Diversified seafood group Cooke is partnering with US retail and lifestyle entrepreneur Martha Stewart on a new range of value-added seafood products using raw material from its global farmed and wild supply companies.

Cooke, under its True North Seafood sales arm, is teaming up on the range with Sequential Brands Group, which licenses a range of consumer brands, including Martha Stewart’s, the seafood company told Undercurrent News. The range will launch next month and will be on show at the upcoming Boston seafood show, held in the East Coast US city from March 17-19.

The product line offers a range of True North products accompanied by a Martha Stewart signature butter flavor or spice blend. Packaging will also include a recipe created by Stewart’s “test kitchen” team, the company said. These include Atlantic salmon with lemon herb butter; sockeye salmon with miso butter; pollock with a southwest spice blend, and a seafood medley – using pollock, salmon, and bay scallops -- with a herb spice blend. The products are in skin-packaging and sold refrigerated, a Cooke spokesman told Undercurrent.

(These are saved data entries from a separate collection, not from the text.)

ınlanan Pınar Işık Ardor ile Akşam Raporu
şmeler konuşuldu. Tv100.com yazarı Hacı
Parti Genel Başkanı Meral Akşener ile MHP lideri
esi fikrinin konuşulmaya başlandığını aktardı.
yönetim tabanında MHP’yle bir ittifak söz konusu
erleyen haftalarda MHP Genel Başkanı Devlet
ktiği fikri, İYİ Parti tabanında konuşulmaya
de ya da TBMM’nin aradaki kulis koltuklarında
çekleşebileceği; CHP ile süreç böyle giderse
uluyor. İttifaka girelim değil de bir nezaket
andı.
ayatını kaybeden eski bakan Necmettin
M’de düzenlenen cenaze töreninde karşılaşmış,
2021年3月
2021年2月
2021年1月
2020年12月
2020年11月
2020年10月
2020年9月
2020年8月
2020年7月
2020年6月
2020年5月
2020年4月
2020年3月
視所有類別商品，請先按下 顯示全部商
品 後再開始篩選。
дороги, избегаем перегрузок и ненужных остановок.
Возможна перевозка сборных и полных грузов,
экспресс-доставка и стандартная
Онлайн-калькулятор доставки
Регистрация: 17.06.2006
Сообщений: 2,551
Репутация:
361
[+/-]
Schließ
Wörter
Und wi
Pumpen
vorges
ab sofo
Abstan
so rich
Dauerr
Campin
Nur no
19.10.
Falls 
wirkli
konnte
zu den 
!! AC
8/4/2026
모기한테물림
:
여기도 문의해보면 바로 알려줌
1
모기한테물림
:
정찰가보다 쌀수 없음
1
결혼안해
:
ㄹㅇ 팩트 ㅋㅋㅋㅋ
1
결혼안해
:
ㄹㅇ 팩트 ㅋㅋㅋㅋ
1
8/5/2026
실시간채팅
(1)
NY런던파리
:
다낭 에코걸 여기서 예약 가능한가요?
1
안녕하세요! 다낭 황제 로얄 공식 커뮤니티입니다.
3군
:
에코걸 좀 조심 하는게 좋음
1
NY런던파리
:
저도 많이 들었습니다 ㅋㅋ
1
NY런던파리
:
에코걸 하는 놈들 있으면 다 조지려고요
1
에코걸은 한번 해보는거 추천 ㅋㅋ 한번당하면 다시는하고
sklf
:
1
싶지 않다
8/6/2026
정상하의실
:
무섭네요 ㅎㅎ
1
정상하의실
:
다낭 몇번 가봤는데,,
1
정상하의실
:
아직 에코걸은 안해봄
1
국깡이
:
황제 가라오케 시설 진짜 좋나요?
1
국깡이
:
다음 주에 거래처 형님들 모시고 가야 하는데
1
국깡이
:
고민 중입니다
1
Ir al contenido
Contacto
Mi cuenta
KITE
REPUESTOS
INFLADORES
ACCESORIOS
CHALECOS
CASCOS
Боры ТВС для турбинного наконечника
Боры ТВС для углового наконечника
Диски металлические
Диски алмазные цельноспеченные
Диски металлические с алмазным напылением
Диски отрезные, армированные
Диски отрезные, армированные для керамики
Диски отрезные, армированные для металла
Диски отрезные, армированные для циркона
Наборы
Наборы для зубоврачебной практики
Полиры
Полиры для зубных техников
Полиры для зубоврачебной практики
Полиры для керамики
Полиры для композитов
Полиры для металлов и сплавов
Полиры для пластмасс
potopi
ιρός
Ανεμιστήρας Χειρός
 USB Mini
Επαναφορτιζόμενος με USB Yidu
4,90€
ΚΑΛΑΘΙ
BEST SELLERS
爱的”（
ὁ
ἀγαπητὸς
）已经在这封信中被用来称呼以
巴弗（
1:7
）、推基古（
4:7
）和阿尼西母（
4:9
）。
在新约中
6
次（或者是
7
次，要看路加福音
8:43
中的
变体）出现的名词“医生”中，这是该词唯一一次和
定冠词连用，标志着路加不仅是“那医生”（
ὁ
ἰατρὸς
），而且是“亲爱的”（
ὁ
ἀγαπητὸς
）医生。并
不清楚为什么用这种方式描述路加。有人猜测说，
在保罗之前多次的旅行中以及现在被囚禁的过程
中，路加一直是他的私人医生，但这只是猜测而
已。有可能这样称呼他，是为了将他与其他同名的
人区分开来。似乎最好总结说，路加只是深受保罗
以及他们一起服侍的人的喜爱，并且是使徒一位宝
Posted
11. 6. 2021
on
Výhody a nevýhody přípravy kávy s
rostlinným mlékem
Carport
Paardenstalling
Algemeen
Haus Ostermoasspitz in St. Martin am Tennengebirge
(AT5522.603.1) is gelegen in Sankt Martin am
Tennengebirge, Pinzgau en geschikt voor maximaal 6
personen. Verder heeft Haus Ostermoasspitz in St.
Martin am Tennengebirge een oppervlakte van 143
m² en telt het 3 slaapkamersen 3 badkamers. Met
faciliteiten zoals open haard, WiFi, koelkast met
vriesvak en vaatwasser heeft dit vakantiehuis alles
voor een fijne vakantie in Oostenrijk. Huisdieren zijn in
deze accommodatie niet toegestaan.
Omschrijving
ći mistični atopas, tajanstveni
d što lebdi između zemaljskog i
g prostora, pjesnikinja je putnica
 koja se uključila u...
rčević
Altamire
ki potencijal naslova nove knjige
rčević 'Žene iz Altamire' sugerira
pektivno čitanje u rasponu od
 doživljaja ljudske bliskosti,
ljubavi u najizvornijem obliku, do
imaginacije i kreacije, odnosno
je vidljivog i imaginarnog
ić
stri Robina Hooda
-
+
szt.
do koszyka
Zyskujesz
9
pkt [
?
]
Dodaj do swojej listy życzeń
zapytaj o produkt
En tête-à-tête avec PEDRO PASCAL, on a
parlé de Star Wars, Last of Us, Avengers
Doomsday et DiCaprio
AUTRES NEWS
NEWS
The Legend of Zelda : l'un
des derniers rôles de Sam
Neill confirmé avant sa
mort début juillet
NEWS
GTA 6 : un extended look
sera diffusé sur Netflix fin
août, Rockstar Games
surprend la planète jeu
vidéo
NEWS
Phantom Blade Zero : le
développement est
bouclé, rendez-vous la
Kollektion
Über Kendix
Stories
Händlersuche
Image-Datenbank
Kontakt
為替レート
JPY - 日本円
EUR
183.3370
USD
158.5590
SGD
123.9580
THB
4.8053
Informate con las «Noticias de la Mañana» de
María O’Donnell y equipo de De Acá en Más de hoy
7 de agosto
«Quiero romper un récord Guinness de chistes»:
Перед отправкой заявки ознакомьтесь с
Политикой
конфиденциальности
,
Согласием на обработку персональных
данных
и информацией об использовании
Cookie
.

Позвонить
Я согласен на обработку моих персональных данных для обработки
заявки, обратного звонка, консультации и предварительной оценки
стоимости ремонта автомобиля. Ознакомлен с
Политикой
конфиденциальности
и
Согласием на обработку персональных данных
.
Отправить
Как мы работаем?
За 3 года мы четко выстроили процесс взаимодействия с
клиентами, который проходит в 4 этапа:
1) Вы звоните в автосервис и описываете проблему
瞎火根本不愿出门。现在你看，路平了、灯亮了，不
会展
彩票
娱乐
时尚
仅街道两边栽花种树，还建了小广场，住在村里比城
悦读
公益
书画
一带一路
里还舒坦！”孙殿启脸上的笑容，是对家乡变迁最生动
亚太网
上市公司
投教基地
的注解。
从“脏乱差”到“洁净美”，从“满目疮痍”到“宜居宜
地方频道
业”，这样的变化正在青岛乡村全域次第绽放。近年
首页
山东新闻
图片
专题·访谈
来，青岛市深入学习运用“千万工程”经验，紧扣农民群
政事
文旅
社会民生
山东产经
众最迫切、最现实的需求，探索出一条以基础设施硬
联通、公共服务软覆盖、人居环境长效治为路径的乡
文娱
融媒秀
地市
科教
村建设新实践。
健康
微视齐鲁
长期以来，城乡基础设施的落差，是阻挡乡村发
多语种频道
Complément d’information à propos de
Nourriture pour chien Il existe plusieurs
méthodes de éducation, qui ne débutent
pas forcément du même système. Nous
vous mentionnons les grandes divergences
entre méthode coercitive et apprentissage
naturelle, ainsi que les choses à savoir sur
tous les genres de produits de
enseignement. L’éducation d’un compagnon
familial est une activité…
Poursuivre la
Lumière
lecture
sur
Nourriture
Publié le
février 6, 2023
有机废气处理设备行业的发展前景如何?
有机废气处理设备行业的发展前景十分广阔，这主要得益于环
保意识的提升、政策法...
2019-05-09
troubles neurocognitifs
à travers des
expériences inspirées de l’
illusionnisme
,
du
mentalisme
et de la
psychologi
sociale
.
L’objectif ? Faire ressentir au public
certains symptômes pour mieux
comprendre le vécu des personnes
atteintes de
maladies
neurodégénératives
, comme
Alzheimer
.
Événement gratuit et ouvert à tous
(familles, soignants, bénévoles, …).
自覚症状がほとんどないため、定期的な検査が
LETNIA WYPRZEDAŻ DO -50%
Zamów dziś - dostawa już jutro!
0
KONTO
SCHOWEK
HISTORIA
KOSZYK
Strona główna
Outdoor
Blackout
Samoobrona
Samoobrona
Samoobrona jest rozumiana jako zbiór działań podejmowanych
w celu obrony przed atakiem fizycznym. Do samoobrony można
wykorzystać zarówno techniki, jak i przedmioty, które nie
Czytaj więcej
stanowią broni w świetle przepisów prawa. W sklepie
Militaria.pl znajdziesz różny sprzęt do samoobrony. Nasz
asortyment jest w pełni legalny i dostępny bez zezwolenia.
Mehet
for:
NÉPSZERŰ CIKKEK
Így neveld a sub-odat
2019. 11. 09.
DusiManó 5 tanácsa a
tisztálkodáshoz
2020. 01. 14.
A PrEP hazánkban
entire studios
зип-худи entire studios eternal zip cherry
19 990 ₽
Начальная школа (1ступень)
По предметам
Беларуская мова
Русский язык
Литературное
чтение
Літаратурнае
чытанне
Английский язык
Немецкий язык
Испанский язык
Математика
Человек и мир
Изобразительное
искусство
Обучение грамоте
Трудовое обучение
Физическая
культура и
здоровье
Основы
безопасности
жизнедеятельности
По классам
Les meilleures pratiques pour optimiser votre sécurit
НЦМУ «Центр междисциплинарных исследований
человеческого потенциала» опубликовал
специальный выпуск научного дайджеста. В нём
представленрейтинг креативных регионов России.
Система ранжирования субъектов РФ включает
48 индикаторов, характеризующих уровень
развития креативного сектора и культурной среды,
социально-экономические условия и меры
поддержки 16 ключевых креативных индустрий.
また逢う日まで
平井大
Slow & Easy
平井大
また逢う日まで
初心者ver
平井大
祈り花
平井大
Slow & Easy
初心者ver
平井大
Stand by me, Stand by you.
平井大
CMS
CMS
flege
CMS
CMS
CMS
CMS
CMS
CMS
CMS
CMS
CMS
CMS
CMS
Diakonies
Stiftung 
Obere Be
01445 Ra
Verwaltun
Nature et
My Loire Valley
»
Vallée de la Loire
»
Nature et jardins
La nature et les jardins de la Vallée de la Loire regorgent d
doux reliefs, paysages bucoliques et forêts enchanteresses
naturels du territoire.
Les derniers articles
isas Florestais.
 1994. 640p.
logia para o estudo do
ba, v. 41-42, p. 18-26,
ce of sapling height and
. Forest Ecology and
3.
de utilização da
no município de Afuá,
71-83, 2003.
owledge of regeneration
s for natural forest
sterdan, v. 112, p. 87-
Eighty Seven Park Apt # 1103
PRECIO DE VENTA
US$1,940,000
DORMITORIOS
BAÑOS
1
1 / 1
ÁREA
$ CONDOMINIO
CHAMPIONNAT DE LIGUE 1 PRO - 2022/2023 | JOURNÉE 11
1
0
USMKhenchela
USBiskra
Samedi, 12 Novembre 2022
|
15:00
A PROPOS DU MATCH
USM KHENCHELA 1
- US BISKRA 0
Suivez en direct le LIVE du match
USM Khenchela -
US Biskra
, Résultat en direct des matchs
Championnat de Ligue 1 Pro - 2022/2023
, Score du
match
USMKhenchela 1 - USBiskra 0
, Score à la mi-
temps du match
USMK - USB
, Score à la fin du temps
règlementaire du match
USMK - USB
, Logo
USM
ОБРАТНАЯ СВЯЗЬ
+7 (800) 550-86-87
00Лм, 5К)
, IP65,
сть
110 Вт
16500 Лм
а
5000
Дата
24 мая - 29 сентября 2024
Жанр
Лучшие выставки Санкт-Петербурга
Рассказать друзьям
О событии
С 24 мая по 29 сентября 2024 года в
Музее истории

“Knowing where my seafood comes from is very important to me, and I’ve enjoyed and served True North Seafood to family and friends for years,” said Stewart, in a statement.

“After visiting True North’s salmon farms near my Skylands home in Maine, I saw first-hand their innovative and industry leading methods of sustainable farming and fishing. Their passion for the environment and community is why they are one of North America’s largest and most trusted producers of fresh farmed and wild-caught seafood from the Gulf of Alaska to the Atlantic,” she said.

“We are thrilled to be launching this new product line in partnership with the Martha Stewart team,” said Glenn Cooke, CEO of Cooke. “It is great for us to be able to work with Martha’s team to bring delicious, well-thought-out meals to all tables, even those who have busy schedules and minimal prep time.”

“This line is all about convenience and quality product,” said Andrew Young, vice president of global sales and marketing with True North. “It is a perfect option for existing seafood customers while encouraging new customers who may not be as comfortable buying or preparing seafood to shop the category.”

The downstream deal with Stewart comes after Cooke completed a major upstream move earlier in February with the closure of its long-awaited acquisition of Seajoy Group, a fully integrated Latin American shrimp producer.

The prospect of the deal was first reported by Undercurrent News last June, but took more than half a year to reach the finish line.

By buying Seajoy from Peder Jacobson, who founded the company in Ecuador’s Gulf of Guayaquil, in 1979, Cooke is gaining Pacific white shrimp (Litopenaeus vannamei) farms spread across Honduras and Nicaragua with almost 3,500 hectares (8,650 acres) as well as a 6,000 square meter processing plant in Choluteca, Honduras, capable of producing 100,000 pounds of finished product daily.

About 60% of Seajoy’s production is value-added, including peeled and deveined meats, butterfly cuts, skewers, raw breaded, and cooked shrimp. Also, the factory maintains coldstorage capable of holding up to 1 million lbs of finished product.

Cooke's CEO confirmed early in December at a meeting with Canadian press and a member of parliament in the province of New Brunswick, near his company’s headquarters, that his deal for one of Latin America’s largest shrimp farming companies was imminent. His comments followed months earlier reports by Undercurrent about the impending deal, though he continued to avoid naming the company.

"We want to build an Atlantic Canada-based powerhouse that can compete with the largest global, publicly-traded seafood companies out there," he reportedly said at the time.

Cooke already is quite formidable, ranking 16th on Undercurrent’s 2017 list of the “World’s 100 Largest Seafood Companies”. It produces around 1 billion pounds, or 454,000 metric tons, of farmed and wild seafood per year, Cooke told the Telegraph-Journal in December.

The Cooke group directly controls more than 17 farmed and wild species spanning the globe. The company which operates as Cooke Aquaculture in salmon, seabass and seabream farming and Cooke Seafood USA in wild catch, where it owns Icicle Seafoods and Wanchese Fish Company. Cooke has also got into wild-catch in Latin America, buying Uruguay-based Fripur in 2016.

Cooke suggested in December that Seajoy would be placed inside the company’s Chilean aquaculture division, which operates salmon farms and a processing plant.